If you’re passionate about maths and have the determination to succeed you’ve already taken the first steps towards becoming an actuary.
We will guide you through every step of your journey, from picking the right subjects at school, right up to starting your IFoA exams.
If you are a teacher, careers adviser or parent we have a number of specialist resources available to help you support students interested in becoming an actuary.
Where do I begin?
There's more than one way to become an actuary and you can choose the route that best suits your situation now and your long term ambitions. Most people start with a maths-based degree at 2:1 or above and begin taking actuarial exams once they have secured a graduate role.
Others choose an actuarial apprenticeship and get started that way.
If you don’t have a background in maths but are interested in an actuarial career, we recommend you take one of our non-member exams to gain an understanding of the level of maths required to become an actuary.

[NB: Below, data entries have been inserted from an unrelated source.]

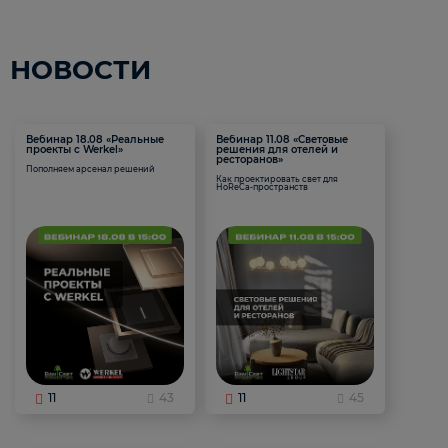
НОВОСТИ
Вебинар 18.08 «Реальные
Вебинар 11.08 «Световые
проекты с Werkel»
решения для отелей и
ресторанов»
Пополняем арсенал решений
Как проектировать свет для
HoReCa-пространств
11
43
11
45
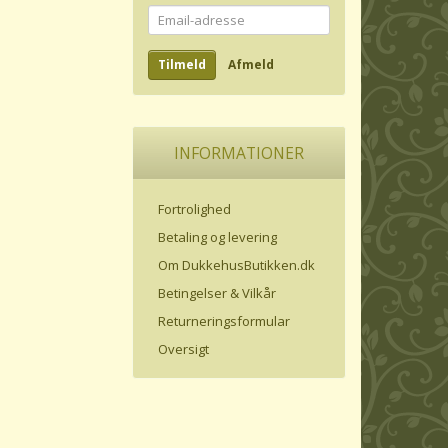
Email-
adresse
Tilmeld
Afmeld
INFORMATIONER
Fortrolighed
Betaling og levering
Om DukkehusButikken.dk
Betingelser & Vilkår
Returneringsformular
Oversigt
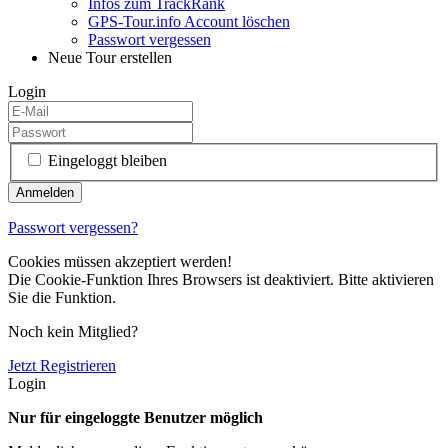
Infos zum TrackRank
GPS-Tour.info Account löschen
Passwort vergessen
Neue Tour erstellen
Login
Eingeloggt bleiben
Passwort vergessen?
Cookies müssen akzeptiert werden!
Die Cookie-Funktion Ihres Browsers ist deaktiviert. Bitte aktivieren
Sie die Funktion.
Noch kein Mitglied?
Jetzt Registrieren
Login
Nur für eingeloggte Benutzer möglich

Choosing the right school subjects
As a minimum, we recommend that you start with an A Level or equivalent in Maths. This is not only helps you build the groundwork for future exams, it is often a requirement for many employers. Beyond maths, it’s important to look at subjects you are most likely to enjoy and be successful at. This could be supporting subjects such as economics or physics, but don’t underestimate the value of other subjects such as languages – these can help demonstrate your communication skills! Find out more about the different subjects you can choose in our blog 'what subjects you should study in school'.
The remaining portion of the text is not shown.